## Task statement
Keep every line of the data below that has the string "target" and present those lines.

## Given information

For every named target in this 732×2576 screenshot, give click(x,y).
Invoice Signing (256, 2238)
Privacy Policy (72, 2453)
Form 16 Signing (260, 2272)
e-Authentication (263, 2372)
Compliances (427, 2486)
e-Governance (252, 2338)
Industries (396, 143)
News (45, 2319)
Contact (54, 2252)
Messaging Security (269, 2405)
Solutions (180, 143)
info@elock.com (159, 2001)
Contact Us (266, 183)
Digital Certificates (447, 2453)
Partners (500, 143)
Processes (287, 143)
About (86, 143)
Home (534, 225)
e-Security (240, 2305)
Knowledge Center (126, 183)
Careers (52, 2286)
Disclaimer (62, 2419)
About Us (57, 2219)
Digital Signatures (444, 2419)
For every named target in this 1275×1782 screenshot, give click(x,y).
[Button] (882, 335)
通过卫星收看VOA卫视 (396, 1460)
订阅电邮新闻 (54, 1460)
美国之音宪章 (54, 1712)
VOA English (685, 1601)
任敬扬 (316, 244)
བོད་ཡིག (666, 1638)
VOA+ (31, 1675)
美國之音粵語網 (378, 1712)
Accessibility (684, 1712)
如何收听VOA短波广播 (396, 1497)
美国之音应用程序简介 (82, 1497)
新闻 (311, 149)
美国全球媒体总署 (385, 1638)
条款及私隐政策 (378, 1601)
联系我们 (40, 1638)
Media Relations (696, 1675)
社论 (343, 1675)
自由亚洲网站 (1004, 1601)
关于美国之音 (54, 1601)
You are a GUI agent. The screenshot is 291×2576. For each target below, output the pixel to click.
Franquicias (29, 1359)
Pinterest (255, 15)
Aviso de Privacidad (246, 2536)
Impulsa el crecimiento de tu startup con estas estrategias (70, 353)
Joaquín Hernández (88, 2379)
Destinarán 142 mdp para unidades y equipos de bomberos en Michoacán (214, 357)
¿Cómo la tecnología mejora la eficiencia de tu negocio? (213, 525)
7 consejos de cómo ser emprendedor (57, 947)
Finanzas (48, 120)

## Result below
For every named target in this 732×2576 screenshot, give click(x,y).
For every named target in this 1275×1782 screenshot, give click(x,y).
You are a GUI agent. The screenshot is 291×2576. For each target below, output the pixel to click.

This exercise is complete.